### PROBLEM TO SOLVE
What you return should be the lines of the data containing "Solutions", each in full.

[Page-level text extractions]
==*==
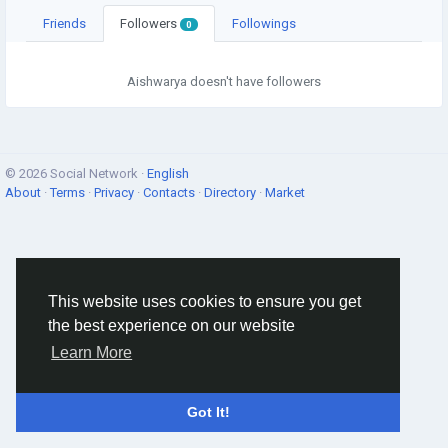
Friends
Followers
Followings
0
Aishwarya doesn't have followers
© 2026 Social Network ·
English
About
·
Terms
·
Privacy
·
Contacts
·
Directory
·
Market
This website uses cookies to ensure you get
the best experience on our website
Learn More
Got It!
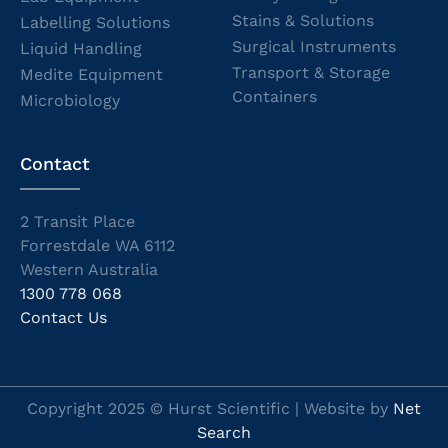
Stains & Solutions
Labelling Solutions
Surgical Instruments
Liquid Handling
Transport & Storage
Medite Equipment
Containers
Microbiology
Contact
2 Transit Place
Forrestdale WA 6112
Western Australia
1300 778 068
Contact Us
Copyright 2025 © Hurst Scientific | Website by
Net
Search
==*==
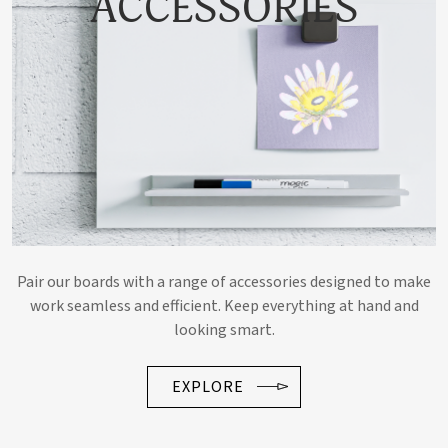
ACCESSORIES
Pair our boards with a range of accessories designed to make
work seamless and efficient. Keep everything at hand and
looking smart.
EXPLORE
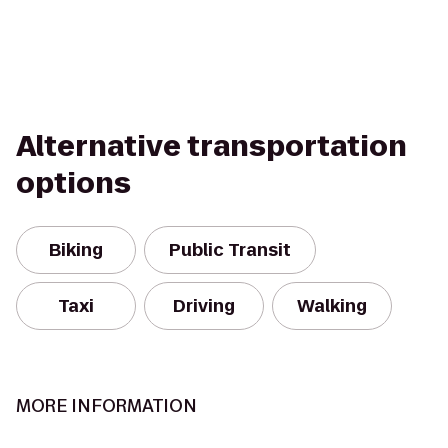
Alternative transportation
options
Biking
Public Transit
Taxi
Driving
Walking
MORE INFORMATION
==*==
### REPLY
Stains & Solutions
Labelling Solutions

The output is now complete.